▶ [Task to carry out] In the records below, find the line containing "This screenshot has width=1440, height=1582." and the line containing "The height and width of the screenshot is (2576, 369)."; please repeat exactly the lines from one to the other, both included, and nothing more.

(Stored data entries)
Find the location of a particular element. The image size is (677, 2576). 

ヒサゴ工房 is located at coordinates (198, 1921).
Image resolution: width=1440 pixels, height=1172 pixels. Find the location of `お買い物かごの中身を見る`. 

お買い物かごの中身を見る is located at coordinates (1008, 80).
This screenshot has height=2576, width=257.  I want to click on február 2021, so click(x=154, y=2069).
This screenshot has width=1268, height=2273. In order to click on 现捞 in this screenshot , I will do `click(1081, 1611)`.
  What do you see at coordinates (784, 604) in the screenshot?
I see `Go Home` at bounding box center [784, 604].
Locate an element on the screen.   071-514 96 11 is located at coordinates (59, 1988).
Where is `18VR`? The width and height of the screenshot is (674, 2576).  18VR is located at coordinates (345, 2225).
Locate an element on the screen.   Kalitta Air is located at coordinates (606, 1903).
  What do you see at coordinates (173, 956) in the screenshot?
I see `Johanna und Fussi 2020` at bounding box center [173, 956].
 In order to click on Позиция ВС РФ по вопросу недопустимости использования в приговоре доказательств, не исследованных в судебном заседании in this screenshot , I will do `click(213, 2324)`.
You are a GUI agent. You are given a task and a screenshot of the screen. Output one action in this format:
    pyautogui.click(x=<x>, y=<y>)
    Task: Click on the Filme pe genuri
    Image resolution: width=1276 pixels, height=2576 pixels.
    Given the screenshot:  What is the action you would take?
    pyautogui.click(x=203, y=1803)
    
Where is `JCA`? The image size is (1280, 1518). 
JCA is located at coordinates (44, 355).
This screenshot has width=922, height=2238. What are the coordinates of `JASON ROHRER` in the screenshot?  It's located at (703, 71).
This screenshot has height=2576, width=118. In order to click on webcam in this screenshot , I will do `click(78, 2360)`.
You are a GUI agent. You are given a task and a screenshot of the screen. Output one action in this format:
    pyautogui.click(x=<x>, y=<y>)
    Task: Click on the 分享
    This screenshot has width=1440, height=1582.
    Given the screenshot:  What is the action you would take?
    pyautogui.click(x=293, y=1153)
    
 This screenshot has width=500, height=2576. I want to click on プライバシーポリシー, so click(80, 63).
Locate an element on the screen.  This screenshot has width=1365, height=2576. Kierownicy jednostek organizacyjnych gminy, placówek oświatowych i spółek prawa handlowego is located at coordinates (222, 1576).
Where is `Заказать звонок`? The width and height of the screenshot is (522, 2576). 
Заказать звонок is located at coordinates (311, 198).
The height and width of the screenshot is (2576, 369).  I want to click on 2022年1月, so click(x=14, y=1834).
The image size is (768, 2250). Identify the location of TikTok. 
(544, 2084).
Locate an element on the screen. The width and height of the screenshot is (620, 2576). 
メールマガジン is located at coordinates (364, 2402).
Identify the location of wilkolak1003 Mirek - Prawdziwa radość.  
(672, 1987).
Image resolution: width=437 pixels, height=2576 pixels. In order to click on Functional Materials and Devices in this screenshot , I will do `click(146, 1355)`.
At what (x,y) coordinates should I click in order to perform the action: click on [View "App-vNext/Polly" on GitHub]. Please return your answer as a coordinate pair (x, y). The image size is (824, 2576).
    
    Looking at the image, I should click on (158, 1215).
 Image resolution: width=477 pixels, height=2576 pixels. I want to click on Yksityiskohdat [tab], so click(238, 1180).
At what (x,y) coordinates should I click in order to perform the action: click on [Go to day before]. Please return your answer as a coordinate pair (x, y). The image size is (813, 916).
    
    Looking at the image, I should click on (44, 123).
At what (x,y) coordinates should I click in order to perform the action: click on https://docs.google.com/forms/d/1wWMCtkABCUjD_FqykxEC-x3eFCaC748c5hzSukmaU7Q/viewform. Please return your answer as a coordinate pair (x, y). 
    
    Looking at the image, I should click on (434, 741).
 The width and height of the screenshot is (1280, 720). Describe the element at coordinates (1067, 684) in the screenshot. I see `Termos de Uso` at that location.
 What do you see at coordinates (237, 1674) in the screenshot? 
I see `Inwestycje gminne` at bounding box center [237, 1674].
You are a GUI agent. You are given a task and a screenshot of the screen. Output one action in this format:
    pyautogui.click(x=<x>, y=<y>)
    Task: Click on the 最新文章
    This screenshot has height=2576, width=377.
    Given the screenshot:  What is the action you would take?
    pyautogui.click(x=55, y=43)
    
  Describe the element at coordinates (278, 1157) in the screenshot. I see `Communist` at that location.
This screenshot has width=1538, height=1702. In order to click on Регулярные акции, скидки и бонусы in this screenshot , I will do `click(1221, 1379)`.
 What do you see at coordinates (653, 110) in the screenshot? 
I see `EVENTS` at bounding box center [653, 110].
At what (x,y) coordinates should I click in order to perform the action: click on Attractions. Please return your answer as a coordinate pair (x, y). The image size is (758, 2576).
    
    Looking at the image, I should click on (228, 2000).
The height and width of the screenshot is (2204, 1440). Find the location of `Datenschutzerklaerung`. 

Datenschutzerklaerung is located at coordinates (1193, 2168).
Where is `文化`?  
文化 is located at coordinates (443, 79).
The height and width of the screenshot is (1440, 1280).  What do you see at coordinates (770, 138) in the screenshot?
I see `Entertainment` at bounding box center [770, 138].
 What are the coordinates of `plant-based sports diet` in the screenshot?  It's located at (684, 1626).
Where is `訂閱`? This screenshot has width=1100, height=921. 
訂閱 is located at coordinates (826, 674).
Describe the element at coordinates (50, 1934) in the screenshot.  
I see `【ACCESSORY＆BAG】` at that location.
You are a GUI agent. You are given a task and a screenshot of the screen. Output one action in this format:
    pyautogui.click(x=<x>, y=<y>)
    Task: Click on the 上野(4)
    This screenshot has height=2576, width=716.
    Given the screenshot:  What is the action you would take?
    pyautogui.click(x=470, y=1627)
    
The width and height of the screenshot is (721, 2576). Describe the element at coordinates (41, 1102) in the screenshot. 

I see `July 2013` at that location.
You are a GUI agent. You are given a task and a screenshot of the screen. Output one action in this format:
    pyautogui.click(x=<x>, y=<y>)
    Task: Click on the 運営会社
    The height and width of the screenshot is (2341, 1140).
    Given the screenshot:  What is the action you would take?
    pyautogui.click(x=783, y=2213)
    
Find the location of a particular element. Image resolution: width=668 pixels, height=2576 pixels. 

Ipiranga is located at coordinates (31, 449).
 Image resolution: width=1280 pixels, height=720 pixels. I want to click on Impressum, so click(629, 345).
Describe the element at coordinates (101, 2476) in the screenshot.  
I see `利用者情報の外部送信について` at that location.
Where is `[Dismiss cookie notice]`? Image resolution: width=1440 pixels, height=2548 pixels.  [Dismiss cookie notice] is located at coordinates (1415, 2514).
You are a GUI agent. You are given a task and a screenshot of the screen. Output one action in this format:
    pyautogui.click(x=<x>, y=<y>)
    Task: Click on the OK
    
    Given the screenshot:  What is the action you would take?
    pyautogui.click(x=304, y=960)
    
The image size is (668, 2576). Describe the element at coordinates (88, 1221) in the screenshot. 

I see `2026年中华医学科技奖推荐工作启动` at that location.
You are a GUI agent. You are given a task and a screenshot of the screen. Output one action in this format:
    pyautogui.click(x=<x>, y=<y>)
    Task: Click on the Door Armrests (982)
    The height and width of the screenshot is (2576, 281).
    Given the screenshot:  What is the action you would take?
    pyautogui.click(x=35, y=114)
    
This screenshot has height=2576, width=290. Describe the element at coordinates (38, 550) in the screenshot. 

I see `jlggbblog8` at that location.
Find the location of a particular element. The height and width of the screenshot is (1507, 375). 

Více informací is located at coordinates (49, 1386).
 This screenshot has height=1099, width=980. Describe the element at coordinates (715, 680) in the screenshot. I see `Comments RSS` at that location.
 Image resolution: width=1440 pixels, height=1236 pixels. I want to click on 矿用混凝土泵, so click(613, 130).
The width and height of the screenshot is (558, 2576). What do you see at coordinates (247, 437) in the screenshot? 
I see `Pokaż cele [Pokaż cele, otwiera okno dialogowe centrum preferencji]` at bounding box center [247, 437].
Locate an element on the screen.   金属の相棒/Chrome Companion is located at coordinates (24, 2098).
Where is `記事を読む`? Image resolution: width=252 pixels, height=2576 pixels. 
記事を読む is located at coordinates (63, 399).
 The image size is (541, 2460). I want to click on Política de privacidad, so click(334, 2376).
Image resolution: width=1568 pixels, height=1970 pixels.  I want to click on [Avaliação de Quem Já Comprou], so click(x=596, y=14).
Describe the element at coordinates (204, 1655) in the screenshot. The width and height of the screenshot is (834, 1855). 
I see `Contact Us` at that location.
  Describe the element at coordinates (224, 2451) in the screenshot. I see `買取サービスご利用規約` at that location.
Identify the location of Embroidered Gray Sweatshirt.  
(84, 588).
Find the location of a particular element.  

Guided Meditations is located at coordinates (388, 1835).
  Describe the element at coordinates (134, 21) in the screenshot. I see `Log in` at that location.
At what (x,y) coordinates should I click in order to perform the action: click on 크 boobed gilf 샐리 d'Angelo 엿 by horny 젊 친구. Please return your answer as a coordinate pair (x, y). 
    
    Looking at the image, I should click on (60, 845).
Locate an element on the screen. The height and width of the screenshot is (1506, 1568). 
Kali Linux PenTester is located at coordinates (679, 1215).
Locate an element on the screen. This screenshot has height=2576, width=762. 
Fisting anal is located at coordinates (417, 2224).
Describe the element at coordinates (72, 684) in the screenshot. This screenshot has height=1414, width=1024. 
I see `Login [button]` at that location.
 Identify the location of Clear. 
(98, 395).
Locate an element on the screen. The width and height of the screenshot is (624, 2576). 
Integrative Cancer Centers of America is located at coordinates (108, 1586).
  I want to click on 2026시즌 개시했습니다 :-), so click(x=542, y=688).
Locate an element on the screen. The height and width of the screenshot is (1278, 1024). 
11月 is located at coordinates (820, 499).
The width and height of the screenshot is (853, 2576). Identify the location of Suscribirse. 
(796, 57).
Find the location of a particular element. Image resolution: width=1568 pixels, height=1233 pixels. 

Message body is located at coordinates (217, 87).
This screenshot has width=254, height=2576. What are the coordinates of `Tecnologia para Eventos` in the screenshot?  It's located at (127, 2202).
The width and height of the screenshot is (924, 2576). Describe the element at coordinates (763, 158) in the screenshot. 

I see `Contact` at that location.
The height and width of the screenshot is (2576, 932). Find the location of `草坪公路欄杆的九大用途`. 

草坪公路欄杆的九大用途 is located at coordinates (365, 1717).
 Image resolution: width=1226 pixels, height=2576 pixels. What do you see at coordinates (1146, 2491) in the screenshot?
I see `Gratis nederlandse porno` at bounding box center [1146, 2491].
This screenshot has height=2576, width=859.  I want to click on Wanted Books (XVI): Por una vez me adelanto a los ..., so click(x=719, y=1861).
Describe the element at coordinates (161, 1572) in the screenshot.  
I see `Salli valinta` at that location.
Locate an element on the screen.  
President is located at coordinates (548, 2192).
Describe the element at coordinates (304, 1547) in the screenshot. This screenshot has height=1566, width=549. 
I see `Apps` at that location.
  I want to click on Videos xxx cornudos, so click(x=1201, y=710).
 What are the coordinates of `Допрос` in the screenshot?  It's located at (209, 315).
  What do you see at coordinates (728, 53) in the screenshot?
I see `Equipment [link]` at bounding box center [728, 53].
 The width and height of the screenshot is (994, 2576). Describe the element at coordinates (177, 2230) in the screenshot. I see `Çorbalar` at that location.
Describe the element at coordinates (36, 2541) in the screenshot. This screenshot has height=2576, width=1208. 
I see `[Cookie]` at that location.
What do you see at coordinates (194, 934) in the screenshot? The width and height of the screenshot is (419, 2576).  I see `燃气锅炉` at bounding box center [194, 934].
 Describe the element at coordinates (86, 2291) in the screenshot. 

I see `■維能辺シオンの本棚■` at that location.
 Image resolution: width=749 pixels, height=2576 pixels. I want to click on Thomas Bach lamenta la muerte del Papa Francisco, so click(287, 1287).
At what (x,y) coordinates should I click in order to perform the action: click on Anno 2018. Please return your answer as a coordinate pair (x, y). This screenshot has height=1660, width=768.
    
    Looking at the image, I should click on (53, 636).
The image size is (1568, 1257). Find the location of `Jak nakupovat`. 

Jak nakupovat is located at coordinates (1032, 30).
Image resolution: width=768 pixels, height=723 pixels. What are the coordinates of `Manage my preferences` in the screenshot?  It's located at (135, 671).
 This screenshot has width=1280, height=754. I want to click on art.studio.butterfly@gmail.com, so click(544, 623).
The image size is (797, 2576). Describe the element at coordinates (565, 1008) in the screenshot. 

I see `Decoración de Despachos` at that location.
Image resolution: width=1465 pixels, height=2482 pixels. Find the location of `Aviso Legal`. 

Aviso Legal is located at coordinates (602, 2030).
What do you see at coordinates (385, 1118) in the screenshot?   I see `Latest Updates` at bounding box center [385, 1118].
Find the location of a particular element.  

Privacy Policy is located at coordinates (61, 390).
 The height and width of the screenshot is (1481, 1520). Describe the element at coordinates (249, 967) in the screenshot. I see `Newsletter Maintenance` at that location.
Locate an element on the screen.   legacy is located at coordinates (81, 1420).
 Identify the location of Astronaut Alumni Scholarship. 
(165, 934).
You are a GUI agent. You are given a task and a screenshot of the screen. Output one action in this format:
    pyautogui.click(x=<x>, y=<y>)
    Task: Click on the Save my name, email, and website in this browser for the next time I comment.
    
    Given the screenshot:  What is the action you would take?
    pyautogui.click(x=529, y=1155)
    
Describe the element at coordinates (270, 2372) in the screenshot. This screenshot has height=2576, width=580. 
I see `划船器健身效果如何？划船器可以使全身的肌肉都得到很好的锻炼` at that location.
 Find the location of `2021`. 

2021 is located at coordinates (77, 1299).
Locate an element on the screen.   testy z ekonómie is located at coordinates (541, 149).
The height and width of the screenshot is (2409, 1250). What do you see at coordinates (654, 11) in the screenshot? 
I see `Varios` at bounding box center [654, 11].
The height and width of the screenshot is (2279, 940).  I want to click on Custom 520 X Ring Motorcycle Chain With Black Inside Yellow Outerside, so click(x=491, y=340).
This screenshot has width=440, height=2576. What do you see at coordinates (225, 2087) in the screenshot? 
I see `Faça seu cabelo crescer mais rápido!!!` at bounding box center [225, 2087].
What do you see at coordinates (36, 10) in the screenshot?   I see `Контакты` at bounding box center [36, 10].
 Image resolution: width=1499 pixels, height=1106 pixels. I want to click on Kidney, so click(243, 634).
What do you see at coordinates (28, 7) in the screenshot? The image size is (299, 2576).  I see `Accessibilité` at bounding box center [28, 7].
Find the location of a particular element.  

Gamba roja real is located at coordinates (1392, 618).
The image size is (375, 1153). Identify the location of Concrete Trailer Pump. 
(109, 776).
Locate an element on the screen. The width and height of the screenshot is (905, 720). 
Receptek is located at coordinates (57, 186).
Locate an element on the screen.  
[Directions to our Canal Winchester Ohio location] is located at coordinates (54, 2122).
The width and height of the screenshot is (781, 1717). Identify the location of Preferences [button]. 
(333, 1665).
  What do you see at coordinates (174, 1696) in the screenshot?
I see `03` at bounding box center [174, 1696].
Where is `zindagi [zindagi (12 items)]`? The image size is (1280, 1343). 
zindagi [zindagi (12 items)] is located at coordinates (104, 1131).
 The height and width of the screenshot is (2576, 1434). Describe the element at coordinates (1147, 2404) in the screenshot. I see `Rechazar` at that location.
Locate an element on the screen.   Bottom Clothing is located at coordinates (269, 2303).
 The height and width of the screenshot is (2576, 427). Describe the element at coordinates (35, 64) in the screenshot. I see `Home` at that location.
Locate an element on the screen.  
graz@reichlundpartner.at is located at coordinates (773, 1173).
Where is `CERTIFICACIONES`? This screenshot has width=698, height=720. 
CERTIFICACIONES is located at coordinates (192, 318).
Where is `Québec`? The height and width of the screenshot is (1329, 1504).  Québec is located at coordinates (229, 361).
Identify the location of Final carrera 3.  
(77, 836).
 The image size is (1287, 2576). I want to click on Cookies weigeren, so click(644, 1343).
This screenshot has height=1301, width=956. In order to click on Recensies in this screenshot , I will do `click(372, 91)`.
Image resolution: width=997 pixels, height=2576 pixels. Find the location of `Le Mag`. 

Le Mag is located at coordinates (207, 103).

▶ [Worked solution]
    This screenshot has width=1440, height=1582.
    Given the screenshot:  What is the action you would take?
    pyautogui.click(x=293, y=1153)
    
 This screenshot has width=500, height=2576. I want to click on プライバシーポリシー, so click(80, 63).
Locate an element on the screen.  This screenshot has width=1365, height=2576. Kierownicy jednostek organizacyjnych gminy, placówek oświatowych i spółek prawa handlowego is located at coordinates (222, 1576).
Where is `Заказать звонок`? The width and height of the screenshot is (522, 2576). 
Заказать звонок is located at coordinates (311, 198).
The height and width of the screenshot is (2576, 369).  I want to click on 2022年1月, so click(x=14, y=1834).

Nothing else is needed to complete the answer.